Ouzbékistan : Les détenus lecteurs bénéficieront de réductions de peine – Une réforme innovante pour la réinsertion
Une initiative audacieuse dans le système carcéral ouzbek
L’Ouzbékistan innove avec une mesure inédite dans sa politique pénitentiaire : les détenus qui lisent des ouvrages sélectionnés par les autorités bénéficieront d’une réduction de leur peine. Cette réforme, qui vient d’être officiellement adoptée, s’inscrit dans une volonté moderne de réhabilitation sociale et de prévention de la récidive, en s’appuyant sur l’éducation, la culture et le développement personnel. L’initiative, saluée par plusieurs experts des droits humains, marque un tournant dans un système longtemps critiqué pour ses conditions difficiles.
La sélection des ouvrages et les critères d’éligibilité
Les livres retenus pour bénéficier de cette mesure sont choisis selon des critères très stricts, notamment autour de « valeurs spirituelles et morales correctes », selon les communiqués officiels. Il s’agit essentiellement d’œuvres culturelles, historiques et philosophiques destinées à encourager la réflexion personnelle et l’ouverture d’esprit chez les détenus. Le programme prévoit un suivi rigoureux de la lecture, avec des évaluations et des contrôles réguliers afin d’assurer le sérieux et l’engagement.

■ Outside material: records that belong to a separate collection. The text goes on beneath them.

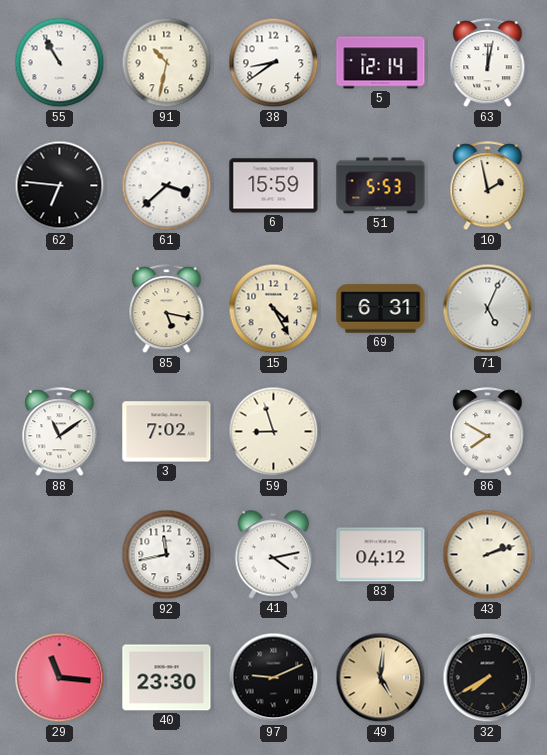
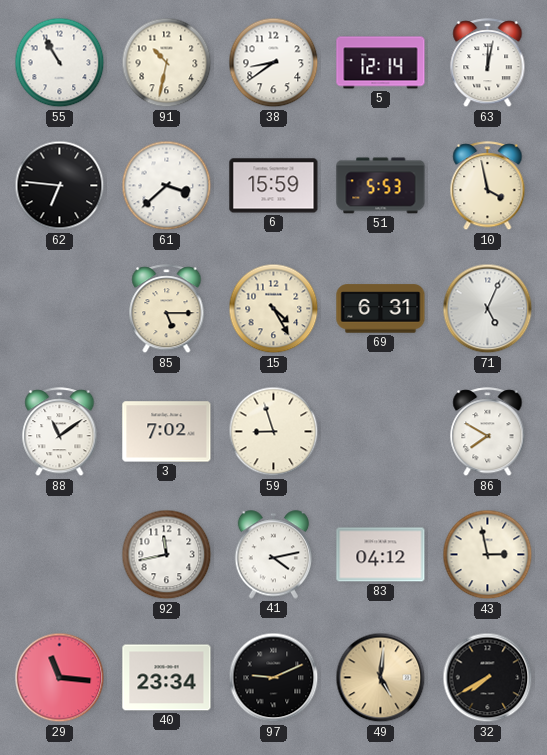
10: 1:58 -> 3:58
85: 5:17 -> 5:15
43: 2:12 -> 2:58
40: 23:30 -> 23:34
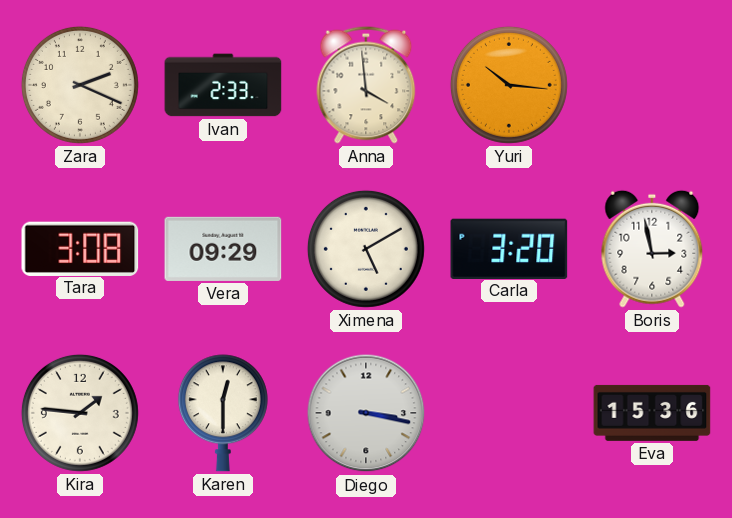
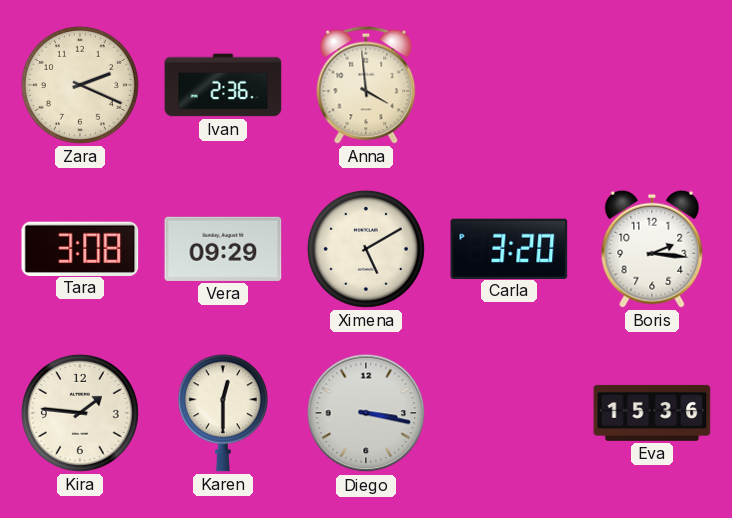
Ivan: 2:33 -> 2:36
Yuri: 10:16 -> none
Boris: 2:58 -> 2:16
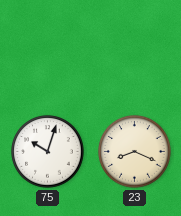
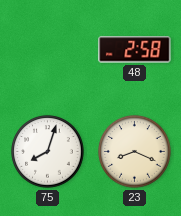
48: none -> 2:58
75: 10:03 -> 8:03
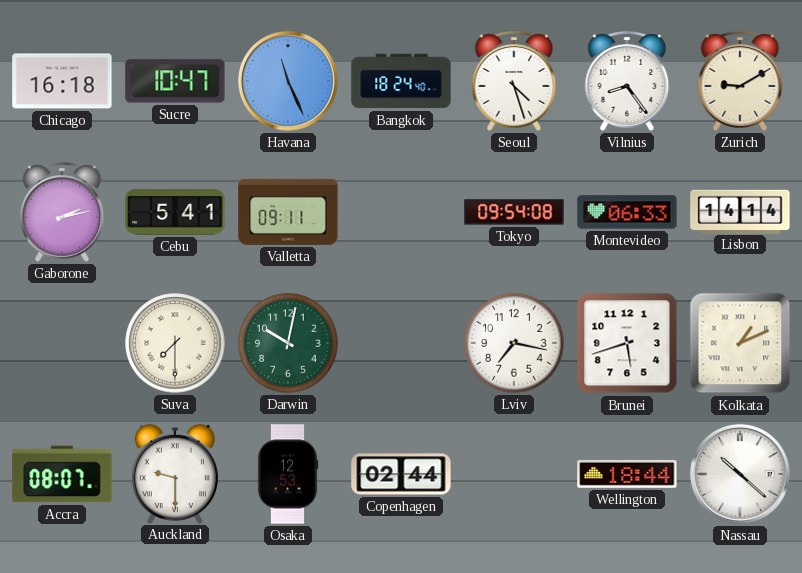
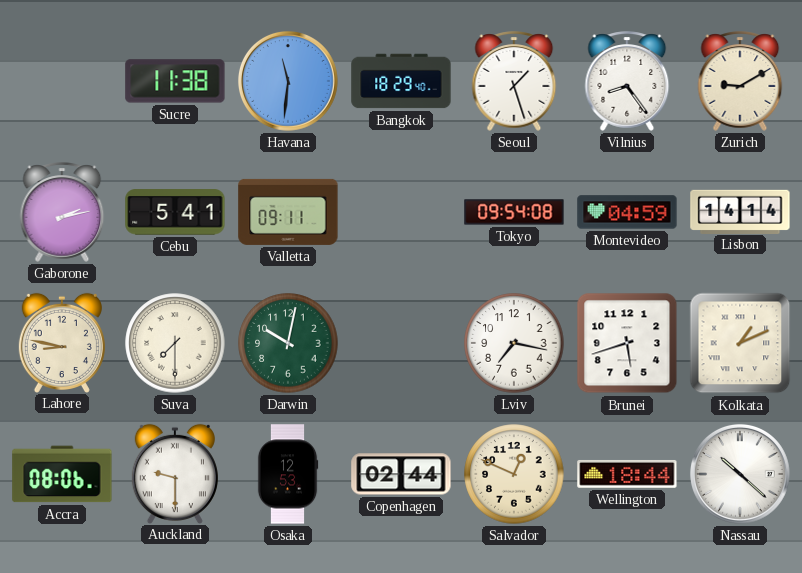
Chicago: 16:18 -> none
Sucre: 10:47 -> 11:38
Havana: 11:26 -> 11:31
Bangkok: 18:24 -> 18:29
Seoul: 4:27 -> 1:27
Montevideo: 06:33 -> 04:59
Lahore: none -> 8:47
Accra: 08:07 -> 08:06
Salvador: none -> 12:49
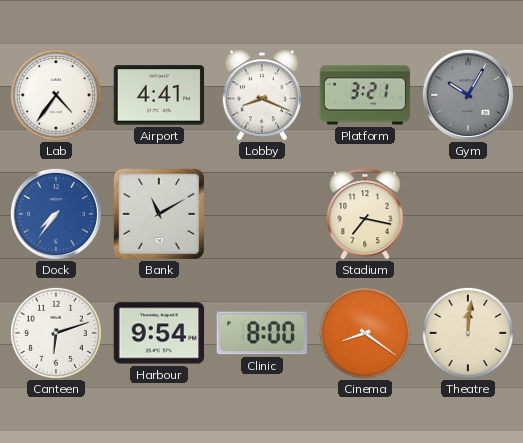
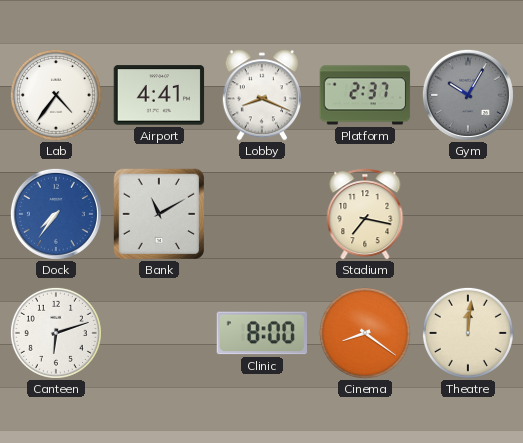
Platform: 3:21 -> 2:37
Harbour: 9:54 -> none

Impacts attendus sur la réinsertion et la réduction de la récidive
L’objectif principal est de favoriser la réinsertion sociale durable des détenus en les encourageant à développer des compétences intellectuelles et une discipline personnelle. Cette approche s’appuie sur des études internationales qui ont montré le lien positif entre éducation en prison et réduction des taux de récidive. En Ouzbékistan, pays en transition vers des réformes sociales profondes, cette mesure est perçue comme un levier important pour améliorer les conditions de détention et préparer les prisonniers à une vie nouvelle hors des murs.
Une réponse aux critiques et un défi pour les institutions
Cette réforme répond aussi aux pressions émanant d’organisations internationales et d’ONG qui dénonçaient jusqu’ici les limites du système pénitentiaire ouzbek, notamment en termes de respect des droits fondamentaux. La mise en œuvre de ce programme demande toutefois une organisation rigoureuse, des moyens humains et matériels adaptés, ainsi qu’une volonté politique forte pour garantir son succès. Les autorités espèrent que cet exemple inspirera d’autres pays d’Asie centrale et au-delà.
Témoignages et premiers retours d’expérience
Bien que récente, la mesure suscite déjà des réactions positives au sein des établissements carcéraux, où certains détenus font état d’une nouvelle motivation à s’impliquer dans la lecture et l’étude. Des éducateurs et psychologues travaillent à renforcer ces dynamiques, soulignant l’importance d’un accompagnement personnalisé. Ce retour d’expérience alimentera les ajustements futurs pour améliorer le programme et assurer son impact réel sur la réinsertion.